If we bump up the possible values to 20 though we get a more accurate
display of possible values (posteriors)
Chapter 3
Whenever the condition of interest is very rare, having a test
that finds all the true cases is still no guarantee that a positive
result carries much information at all.
Interesting note box here. Why statistics can’t save bad science.

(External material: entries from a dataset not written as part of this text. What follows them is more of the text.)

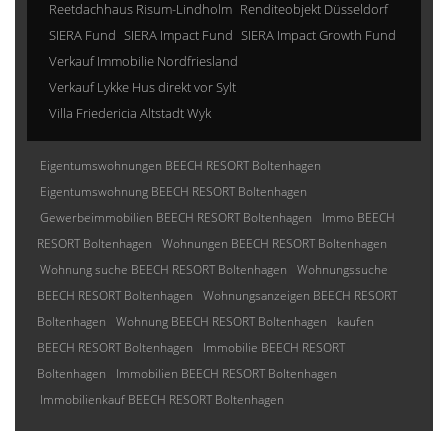
Reetdachhaus Risum-Lindholm
Renditeobjekt Düsseldorf
SIERA Fund
SIERA Impact Fund
SIERA Impact Growth Fund
Verkauf Immobilie Nordfriesland
Verkauf Lykke Hus direkt vor Sylt
Villa Friedericia Altstadt Wyk
Eigentumswohnungen BEECH RESORT Boltenhagen
Eigentumswohnung BEECH RESORT Boltenhagen
Gewerbeimmobilien BEECH RESORT Boltenhagen
Immo BEECH
RESORT Boltenhagen
Wohnungen BEECH RESORT Boltenhagen
Wohnung suche BEECH RESORT Boltenhagen
Wohnungssuche
BEECH RESORT Boltenhagen
Wohnungsanzeigen BEECH RESORT
Boltenhagen
Wohnung BEECH RESORT Boltenhagen
kaufen
BEECH RESORT Boltenhagen
Immobilie BEECH RESORT
Boltenhagen
Immobilien BEECH RESORT Boltenhagen
Immobilienkauf BEECH RESORT Boltenhagen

Suppose the probability of a positive finding and a false positive rate
thats very low. If the probability of the prior, that is the probability
of any hypotheses you posit in general being true is low, the best you
could probably do is 0.5 (in terms of the posterior that the finding
indicates the hypothesis is true). The lesson here being that no amount
of accurate instrumentation can account for bad hypothesis (or
explanations)
95% is a small world number.. true in the model’s logical world
- On interpreting confidence intervals
Loss function. If you were to make a bet on what the correct
parameter value is. Where to cost is proportional to your distance from
the ‘correct’ answer
Given a realized observation, the likelihood function says how
plausible the observation is. And given only the parameters, the
likelihood defines a distribution of possible observations that we can
sample from, to simulate observation
Posterior predictive distribution
- The top graph is the posterior distribution, for each parameter we
are running is through a binomial distribution of 9 tosses as if the
correct proportion p is that chosen parameter (so set p to 0.1 and run a
simulation with p as 0.1 and see what posterior distribution you get as
a result from 9 tosses). The initial posteriors are multiplied then by
each sampling distribution and the final predictive distribution is
shown
- Passing the uncertainty of all parameters down is important so that
the model does not appear more confident than it in the prediction
Highlights different ways to analysis the model through
alternative ways of a predictive distribution looking to see if the
globe could be bias by the amount of times its switched, as an
example
3.3
- Bayesian models are always generative.
- Generating implied observations from a model is useful
- We can also sample from the prior, seeing what the model expects can
tell us a lot about our assumptions, or the implications of our
prior.
- For testing, running through known data and checking that our model
simulates expected observations.
- From chapter 2, we developed a model that built up a likelihood
function based on observed data. We can now use this likelihood function
to think about what we might observe next.